Troisi, l’amore e quella Raula di Pescara

Una riflessione sull'arte del grande artista napoletano partendo da uno dei suoi film più belli: "Pensavo fosse amore invece era un calesse"

Troisi, l’amore e quella Raula di Pescara

TROISI E L'AMORE. Che Massimo Troisi fosse un grande, non siamo certi noi a scoprirlo. Ieri sera, però, l’aver rivisto in tv (seppur a un orario molto tardo) il suo ultimo capolavoro da regista, che probabilmente rappresenta anche il suo miglior film, ci ha portato a riflettere, una volta di più, sul valore dell’arte di questo genio napoletano.

Il lungometraggio in questione è “Pensavo fosse amore invece era un calesse”, uscito a Natale del 1991, che tre anni dopo sarà seguito dall’ultima prova cinematografica in assoluto di Troisi: “Il postino”, dove recita però sotto la direzione di Michael Radford. Ebbene, innanzitutto una nota di colore: in “Pensavo fosse amore…”, ambientato a Napoli, è presente anche un po’ d’Abruzzo, visto che a un certo punto Troisi nomina una famigerata Raula che vivrebbe a Pescara.

Per il resto, l’immensità di questa pellicola sta nel fatto che Massimo scrive e confeziona una riflessione sull’amore che fa venire i brividi, soprattutto a chi ha vissuto, almeno una volta nella vita, le situazioni che vengono narrate. Troisi, infatti, interpreta Tommaso, che è ormai giunto al capolinea della sua storia d’amore con Cecilia (una stupenda e sensualissima Francesca Neri). Un bel giorno, poco prima del matrimonio, quest’ultima lo lascia, facendolo precipitare in una spirale di amarezza e sconcerto che solo uno come Massimo poteva riuscire a rendere sullo schermo in maniera malinconica e poetica, più che drammatica “tout court”.

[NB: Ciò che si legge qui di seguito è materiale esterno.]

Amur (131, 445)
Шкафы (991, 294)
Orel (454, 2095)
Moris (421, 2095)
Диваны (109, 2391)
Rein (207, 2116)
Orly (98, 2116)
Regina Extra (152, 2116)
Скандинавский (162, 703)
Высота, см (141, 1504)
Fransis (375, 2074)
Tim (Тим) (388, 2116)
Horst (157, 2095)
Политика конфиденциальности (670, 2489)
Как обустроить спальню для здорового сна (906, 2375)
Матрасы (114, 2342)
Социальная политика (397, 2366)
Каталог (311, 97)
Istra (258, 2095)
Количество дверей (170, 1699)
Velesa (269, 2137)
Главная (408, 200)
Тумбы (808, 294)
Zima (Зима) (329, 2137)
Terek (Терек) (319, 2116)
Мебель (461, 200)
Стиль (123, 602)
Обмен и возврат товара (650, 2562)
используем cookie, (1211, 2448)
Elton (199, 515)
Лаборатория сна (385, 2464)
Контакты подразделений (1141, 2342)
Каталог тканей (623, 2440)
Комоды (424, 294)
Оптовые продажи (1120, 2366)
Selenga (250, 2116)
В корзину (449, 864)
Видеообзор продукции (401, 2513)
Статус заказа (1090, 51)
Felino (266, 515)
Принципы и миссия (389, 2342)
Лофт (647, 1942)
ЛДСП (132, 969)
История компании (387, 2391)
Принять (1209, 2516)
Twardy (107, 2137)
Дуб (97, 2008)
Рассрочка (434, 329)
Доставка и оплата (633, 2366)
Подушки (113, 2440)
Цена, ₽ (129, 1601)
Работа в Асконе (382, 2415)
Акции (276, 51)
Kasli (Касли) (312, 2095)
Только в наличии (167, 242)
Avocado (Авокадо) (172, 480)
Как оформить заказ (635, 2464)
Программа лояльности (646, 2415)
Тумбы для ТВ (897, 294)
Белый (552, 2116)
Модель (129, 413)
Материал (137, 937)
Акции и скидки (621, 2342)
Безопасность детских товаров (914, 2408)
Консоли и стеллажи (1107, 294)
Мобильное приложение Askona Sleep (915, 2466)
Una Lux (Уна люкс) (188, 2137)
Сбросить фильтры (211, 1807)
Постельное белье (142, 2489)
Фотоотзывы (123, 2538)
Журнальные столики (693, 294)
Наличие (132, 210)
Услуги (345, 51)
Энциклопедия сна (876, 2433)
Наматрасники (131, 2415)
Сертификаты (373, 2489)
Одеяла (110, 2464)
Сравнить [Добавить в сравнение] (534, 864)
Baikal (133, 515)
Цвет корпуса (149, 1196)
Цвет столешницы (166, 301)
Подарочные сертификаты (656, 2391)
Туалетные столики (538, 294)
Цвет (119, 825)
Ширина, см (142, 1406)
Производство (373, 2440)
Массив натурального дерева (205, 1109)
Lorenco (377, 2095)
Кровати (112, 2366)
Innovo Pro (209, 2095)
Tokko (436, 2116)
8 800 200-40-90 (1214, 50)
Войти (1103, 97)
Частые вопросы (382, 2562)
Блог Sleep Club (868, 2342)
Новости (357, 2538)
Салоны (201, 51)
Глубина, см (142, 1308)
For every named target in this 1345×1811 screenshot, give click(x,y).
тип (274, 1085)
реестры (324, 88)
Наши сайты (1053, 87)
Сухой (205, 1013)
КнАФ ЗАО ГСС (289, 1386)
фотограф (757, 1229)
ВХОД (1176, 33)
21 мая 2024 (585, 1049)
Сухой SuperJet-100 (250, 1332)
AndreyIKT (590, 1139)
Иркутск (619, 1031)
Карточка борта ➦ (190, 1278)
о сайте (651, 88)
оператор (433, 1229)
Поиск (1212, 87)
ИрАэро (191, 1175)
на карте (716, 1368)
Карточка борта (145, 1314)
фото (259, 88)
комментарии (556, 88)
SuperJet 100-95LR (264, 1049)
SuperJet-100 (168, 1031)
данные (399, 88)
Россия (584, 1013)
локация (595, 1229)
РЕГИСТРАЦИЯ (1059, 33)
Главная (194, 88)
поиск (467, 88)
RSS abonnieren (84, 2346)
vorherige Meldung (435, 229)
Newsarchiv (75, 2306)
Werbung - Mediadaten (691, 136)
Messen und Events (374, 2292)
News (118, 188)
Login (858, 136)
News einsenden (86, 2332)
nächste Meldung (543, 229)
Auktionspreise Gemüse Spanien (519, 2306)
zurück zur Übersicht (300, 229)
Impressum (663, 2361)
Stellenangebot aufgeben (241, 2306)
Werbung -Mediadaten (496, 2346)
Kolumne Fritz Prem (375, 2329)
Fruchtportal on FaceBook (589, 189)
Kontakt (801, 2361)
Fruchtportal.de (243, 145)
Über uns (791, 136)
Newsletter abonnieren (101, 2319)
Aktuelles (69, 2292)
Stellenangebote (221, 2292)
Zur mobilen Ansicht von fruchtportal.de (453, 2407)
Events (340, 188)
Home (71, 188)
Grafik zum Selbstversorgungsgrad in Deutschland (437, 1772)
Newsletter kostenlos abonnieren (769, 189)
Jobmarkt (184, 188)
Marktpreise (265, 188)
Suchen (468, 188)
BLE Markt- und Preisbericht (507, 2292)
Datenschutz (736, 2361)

Si pensi ad esempio alla frase “Voglio solo soffrire bene, se voi state qui mi distraete, non riesco a concentrarmi”: in questa battuta è concentrato tutto quel gusto autolesionista di crogiolarsi nel dolore che caratterizza l’innamorato appena mollato dalla sua bella. Un innamorato che non sa – ma, specialmente, che non vuole – rassegnarsi. Anche il modo in cui gli amici e i conoscenti trattano Tommaso-Troisi, o reagiscono ai suoi comportamenti, richiama alla mente quel senso di inadeguatezza perenne che si prova alla fine di un amore, complice il fatto che non si riesce a dare una spiegazione razionale a ciò che sta succedendo.

“Perché siete tutti così sinceri con me? Che cosa vi ho fatto di male, io?”, chiede Massimo ai ragazzi che gli riferiscono che Cecilia sta già con un altro. “Noi ti diciamo la verità per il bene tuo”, è la loro risposta, seguita da una frase in puro stile Troisi che vale da sé tutto il film: “Ma chi vi ha chiesto niente, queste non sono cose che si dicono in faccia. Queste sono cose che vanno dette alle spalle dell’interessato”. Alla fine, dopo varie peripezie, Tommaso e Cecilia tornano insieme, ma adesso è lui che non vuole più andare all'altare, in quanto “un uomo e una donna sono le persone meno adatte a sposarsi tra di loro, troppo diversi”.

E su questa “sentenza” arrivano i titoli di coda, che lasciano spazio a un finale aperto, visto che i due fidanzati non sono assolutamente prossimi a una nuova rottura, ma anzi sembrano pronti a ricominciare da capo: infatti, con indosso ancora gli abiti della cerimonia nuziale, mai celebrata, si mettono d’accordo per rivedersi la sera. A corollario di tutta la vicenda, ci sono le musiche dell’indimenticato Pino Daniele. Dobbiamo aggiungere altro per ribadire che siamo di fronte a un’opera di primissimo livello?